The usual crew was in the public gallery augmented by half a dozen ‘strangers’
some of whom were clearly prospective election candidates. Chairman John Waters
asked if any of us objected to photography. None did.
It took exactly two minutes to get to Agenda Item 7 which was taken out of sequence and
headed ‘Adult Learning, Skills and Employment Strategy’. Jacqueline Beckett, Head of
Sustainable Employment and Skills addressed the meeting about the achievements
of the past year. The main one was the reduction in local unemployment levels
(borough average 26%) which
councillor Deadman queried the previous evening. Some parts of the borough
were closer to 40% Ms. Beckett said.
Tesco had guaranteed 100 jobs for unemployed Bexley residents. After delivering
a seven minute catalogue of statistics none of which were sufficiently
interesting to find a home here, the chairman called for questions.
Councillor Margaret O’Neill rose to the occasion and asked how many of the new
jobs were zero hours contracts, a now familiar Labour party theme. Part of the
response was obliterated by ‘noises off’ but as far as I could judge, councillor
O’Neill did not get an answer.
Councillor Caroline Newton asked what sort of apprenticeships were being
offered. Ms. Beckett said she didn’t know. It was revealed, one might have
guessed, that most local people attending university go to Greenwich.

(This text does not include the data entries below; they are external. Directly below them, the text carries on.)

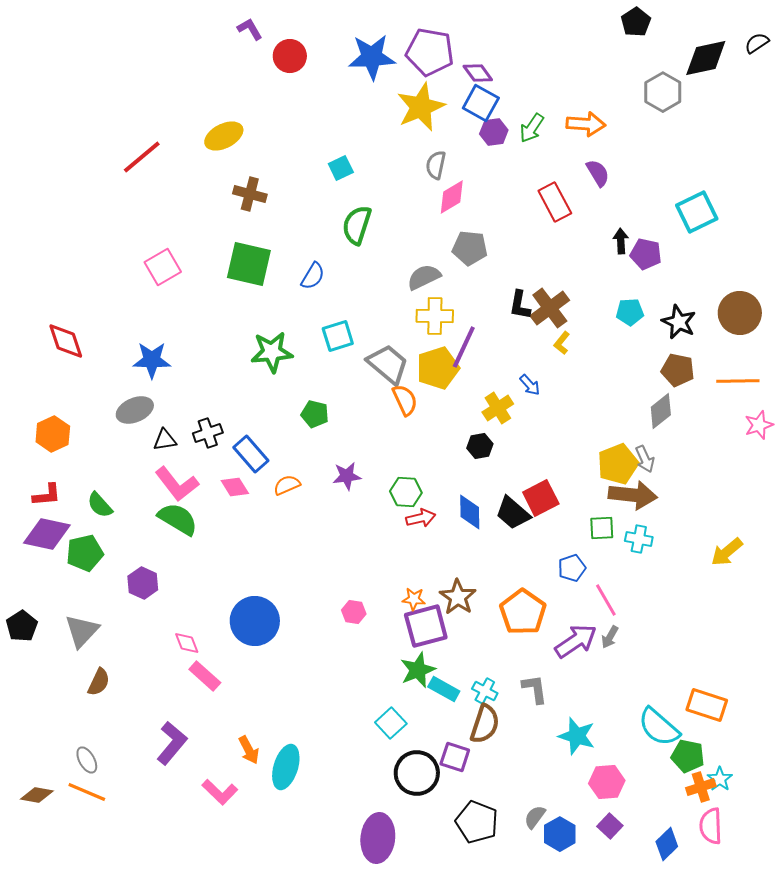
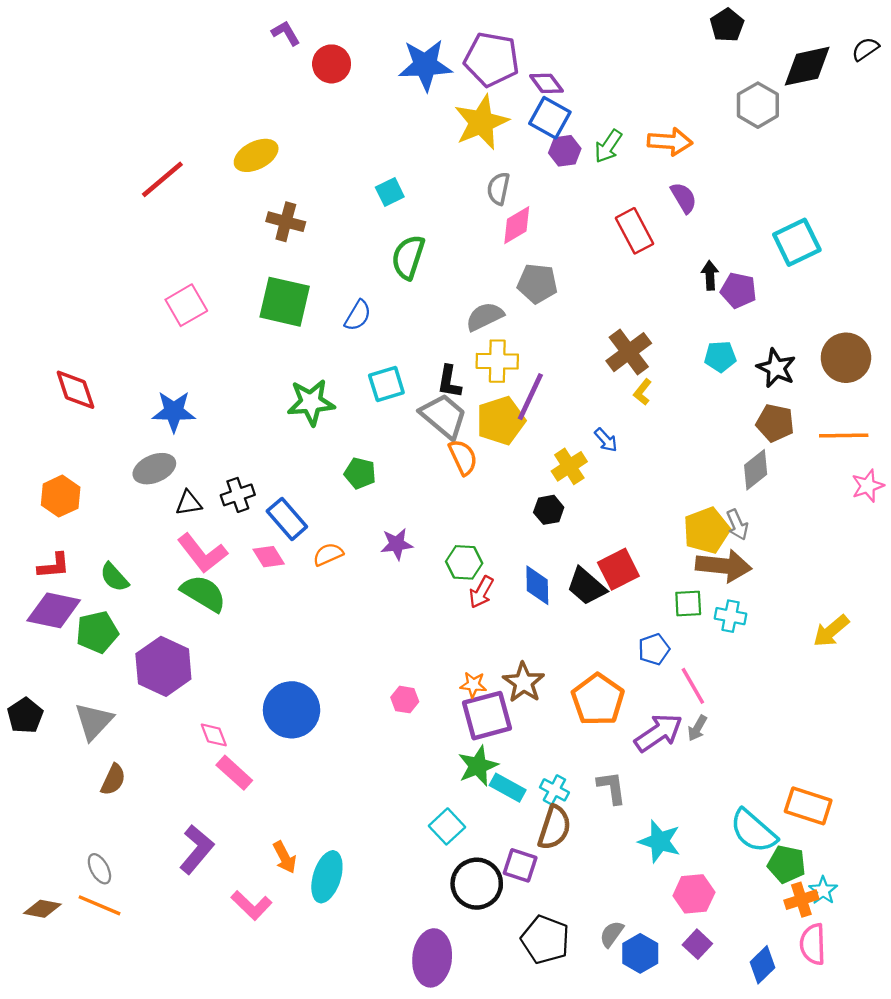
black L-shape: (520, 305) -> (449, 382), moved
red arrow: (421, 518) -> (481, 592), turned 132
purple hexagon: (143, 583) -> (163, 666), size x1.6

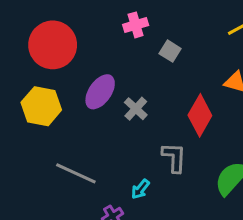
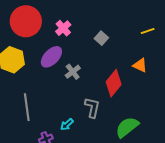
pink cross: (136, 25) -> (63, 28), moved, turned -35
gray line: (76, 173) -> (27, 107), turned 48

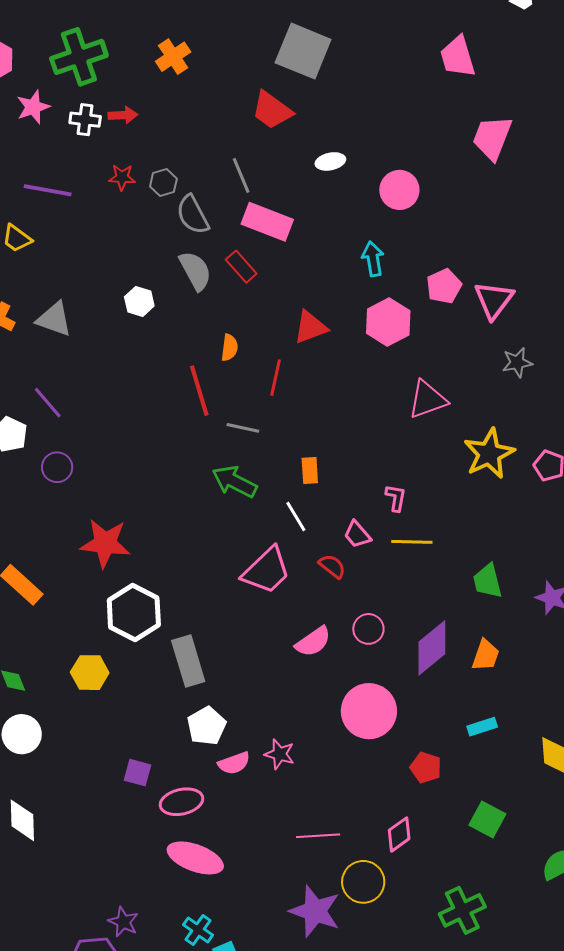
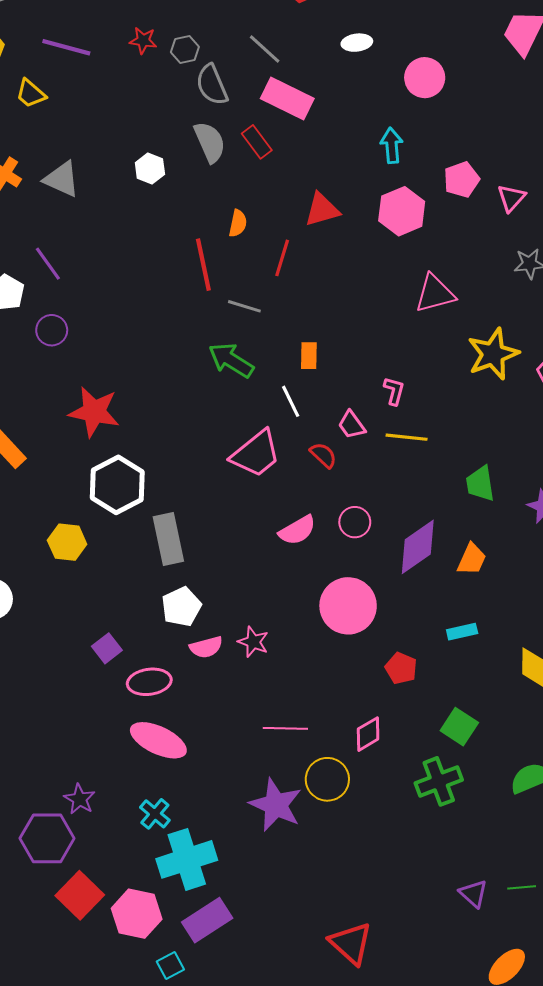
gray line: (241, 175) -> (265, 49), turned -30
pink triangle: (494, 300) -> (511, 198), size x0.7
purple square: (137, 773) -> (107, 648), turned 32
green cross: (462, 910) -> (439, 781), moved

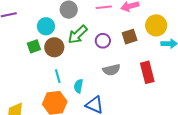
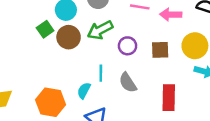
green square: (34, 46) -> (45, 29), turned -32
gray semicircle: (111, 70) -> (128, 83), turned 54
cyan line: (58, 76) -> (101, 73), moved

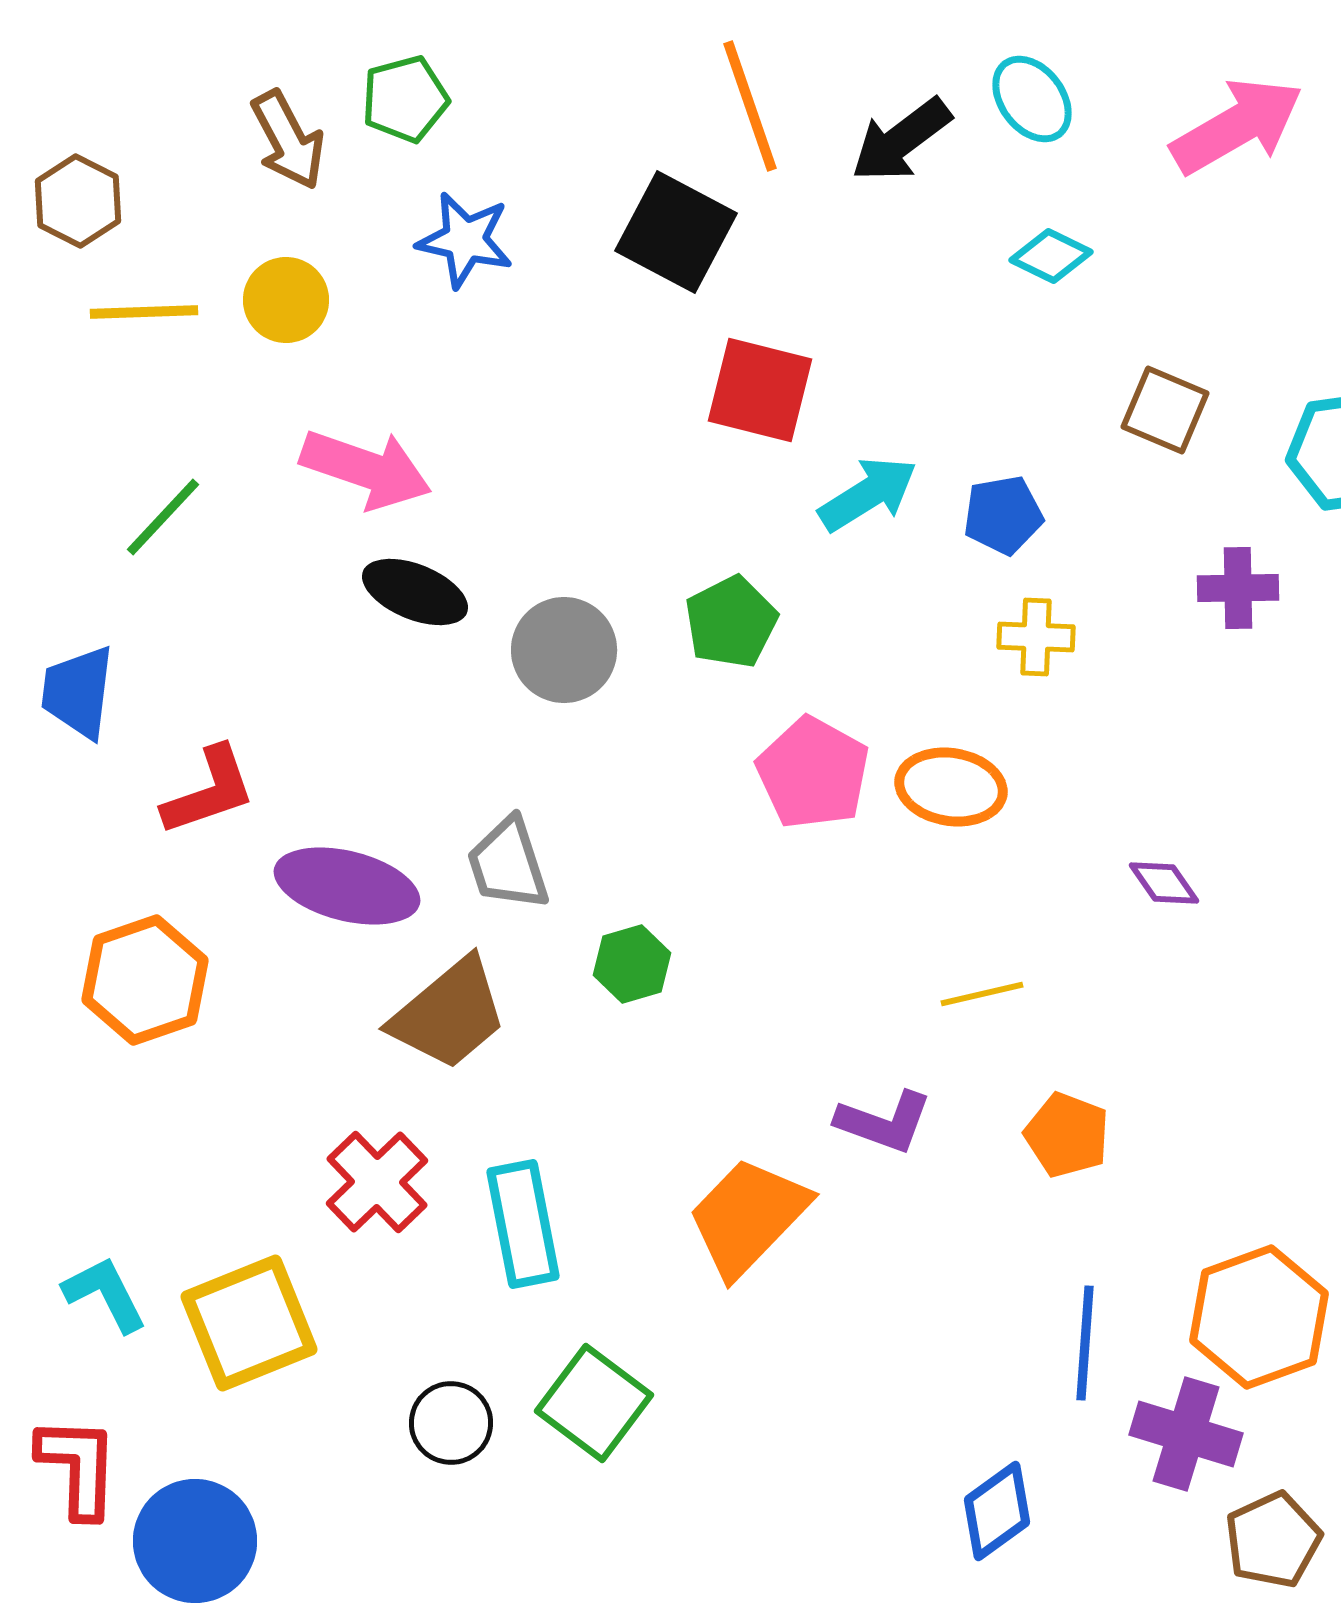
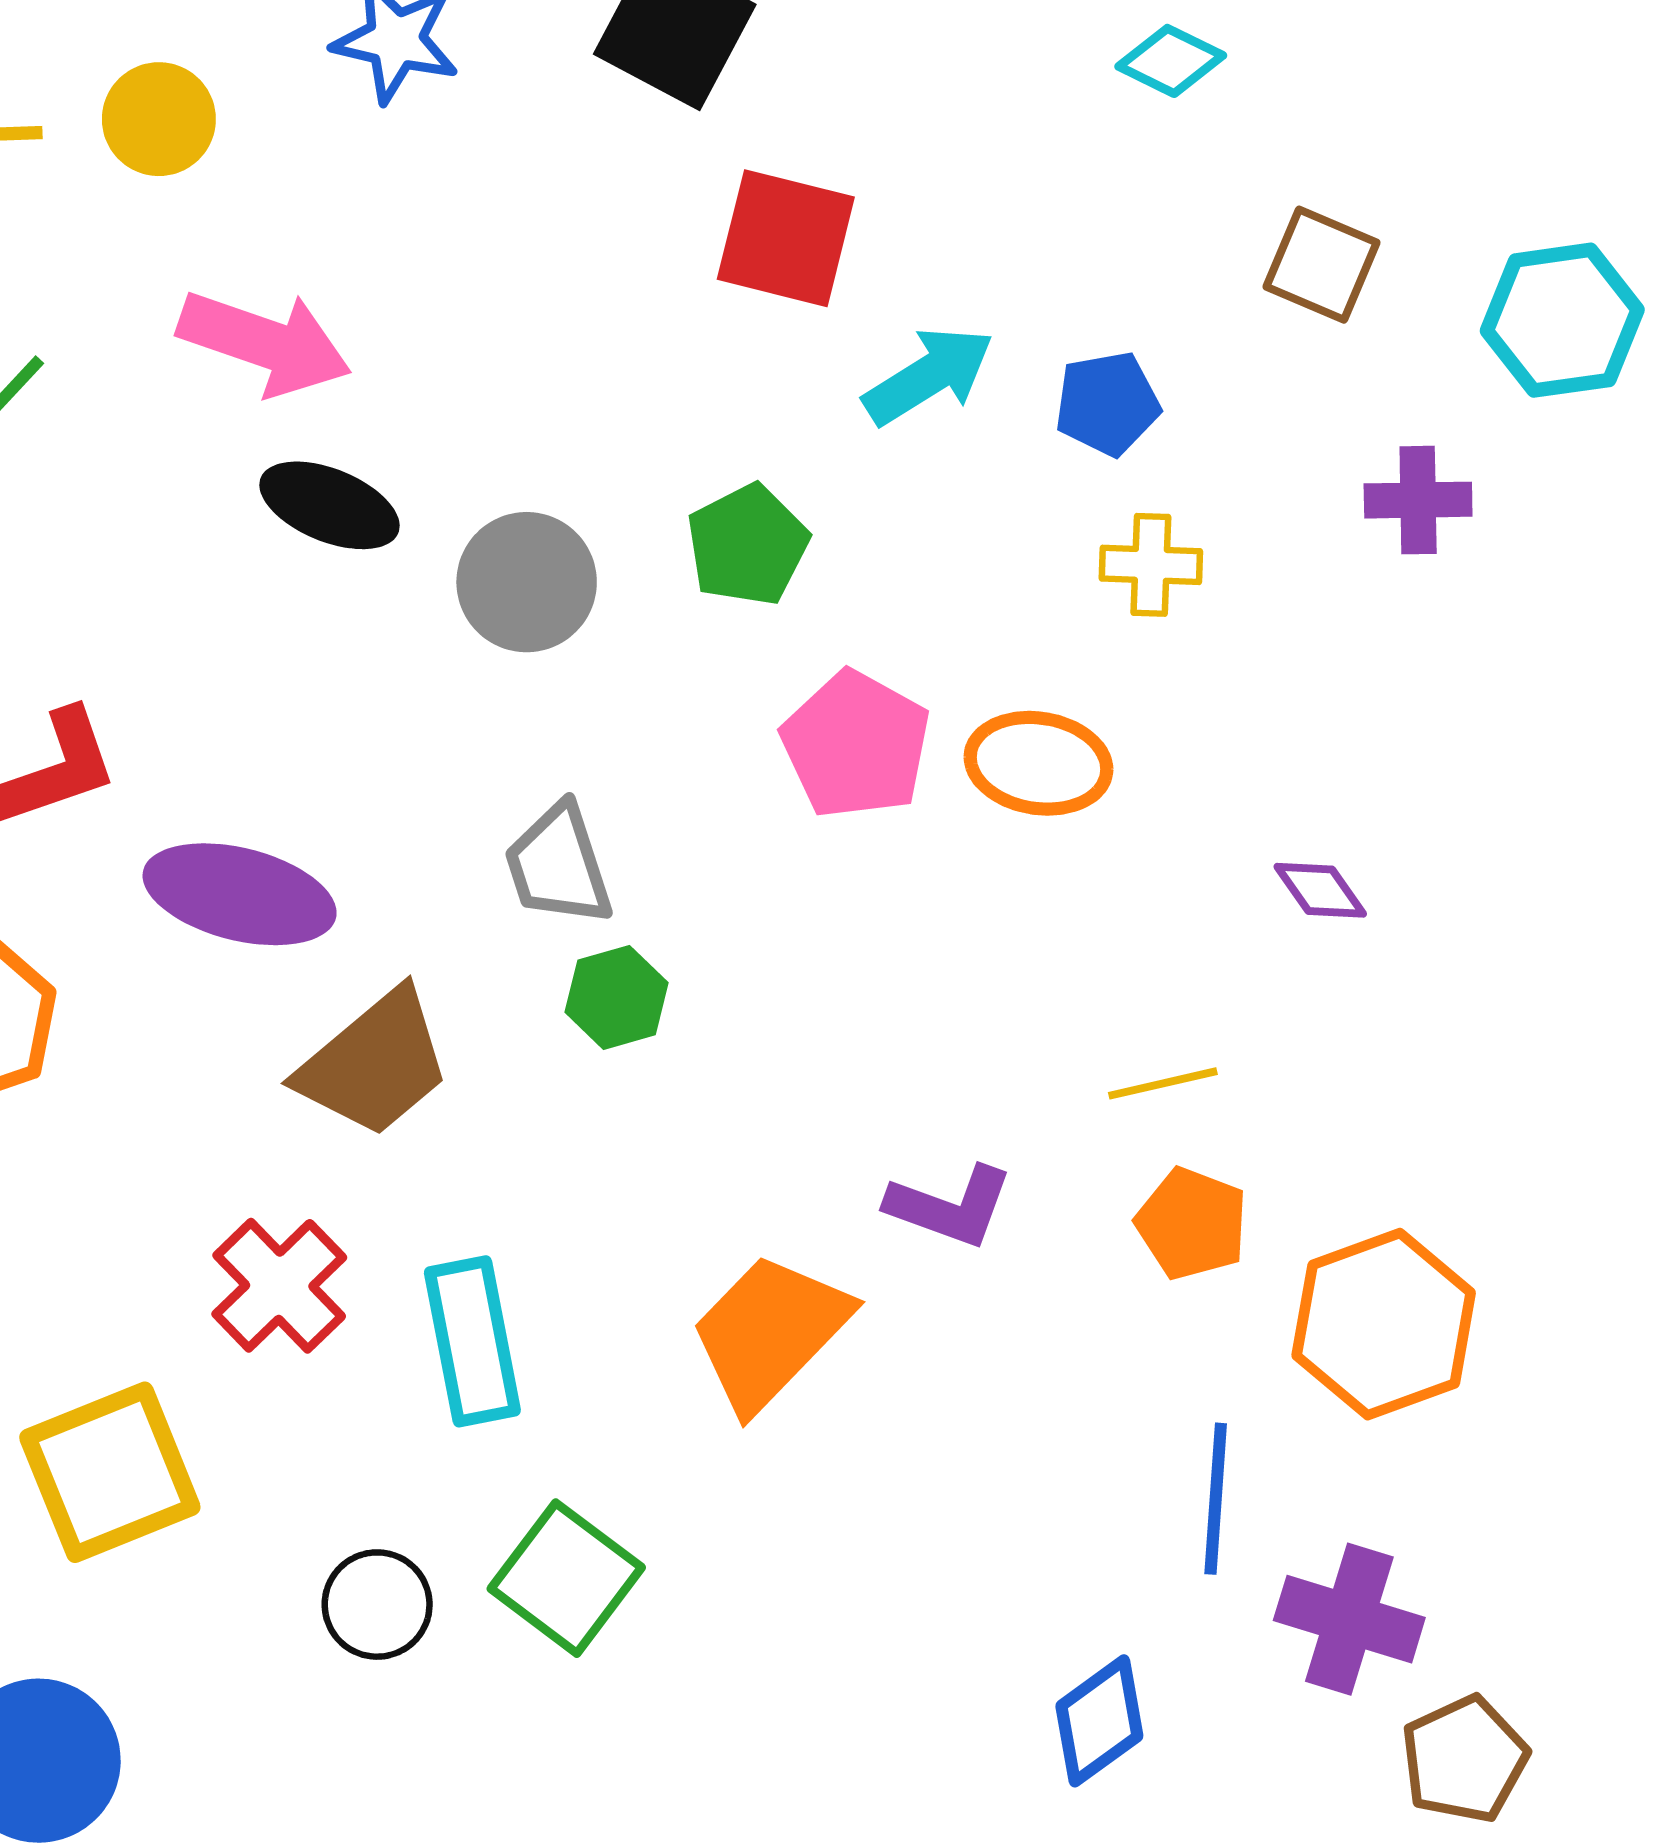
gray trapezoid: (508, 864) -> (558, 865), moved
yellow line: (982, 994) -> (1163, 1083), moved
orange hexagon: (1259, 1317) -> (1384, 1324), moved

Councillor June Slaughter asked several questions but the answers were again
entirely obliterated by the noises off.
Someone (noises off again) asked where “Crossrail’s one stop employment hub at
Atrium Court” was. Ms. Beckett said it was in Erith, the first time I had ever
heard it pronounced the posh and wrong way by anyone, except on the BBC.
Linda
Bailey thought it necessary to comment that “there is a lot of good stuff in
here” (the Employment Strategy) and wished to “thank all the officers, the work
that goes into these and hopefully it will keep going up and up”. (Sic)
The next Agenda Item was a discussion on the Draft Budget and an address by a
council officer whose name the public address system did not convey to the
public gallery from which there was no line of sight to his name plate. I could
identify him with a photograph, but it is not his fault that the Civic Chamber
was not designed with the public in mind; so I will stick to my rule.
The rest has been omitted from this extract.